I use my own certificate authority in my domain behind my router with private DNS as well. I've installed my CA-certificate on all devices, including my Android devices. While some apps need to be told to use Android's certificate/security store to work (Firefox, for example), some automatically trust the Android CS store.

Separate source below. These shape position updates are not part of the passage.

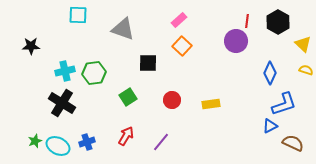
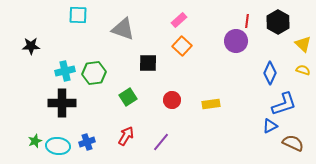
yellow semicircle: moved 3 px left
black cross: rotated 32 degrees counterclockwise
cyan ellipse: rotated 20 degrees counterclockwise
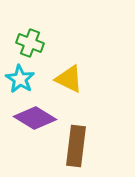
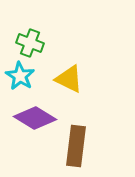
cyan star: moved 3 px up
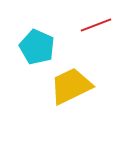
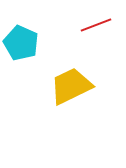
cyan pentagon: moved 16 px left, 4 px up
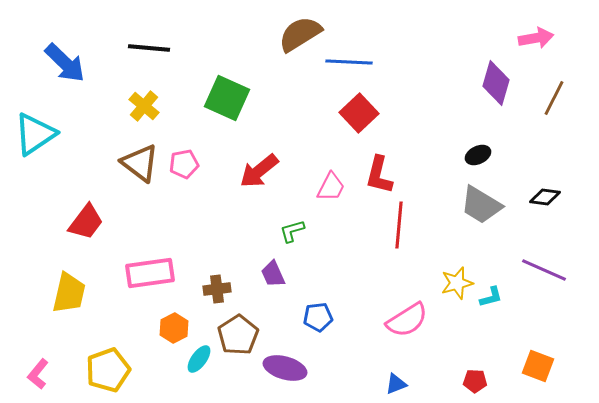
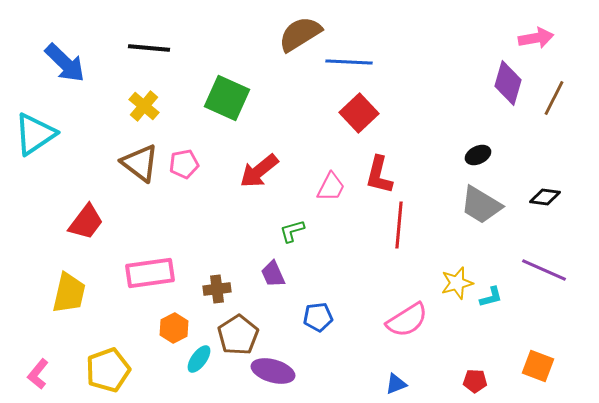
purple diamond: moved 12 px right
purple ellipse: moved 12 px left, 3 px down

I use my CA to sign certificates, the chain included is served by the web server. Other devices, Linux/Windows, they all work, even without “Ignore TLS certificate errors”, but that doesn't work for Android. I believe it only ignores self-signed certificates, instead of TLS certificate errors (such as what I believe is happening, that Joplin isn't trusting it because it doesn't trust the CA or the Android CS store which does.)

Environment

Joplin version: 2.6.3 Platform: Android OS specifics: v7, v9

Steps to reproduce

1. Create a CA, import to all devices as trusted CA. Sign any intermediate/end certificates for use with a WebDAV server.
2. Point Joplin to a WebDAV.
3. Fail at synchronizing.

syncReport-1639758713530.txt

[OdinVex]

If I wasn't clear, I'm putting forth that “Ignore TLS certificate errors” does not ignore TLS certificate errors, only self-signed certificate errors.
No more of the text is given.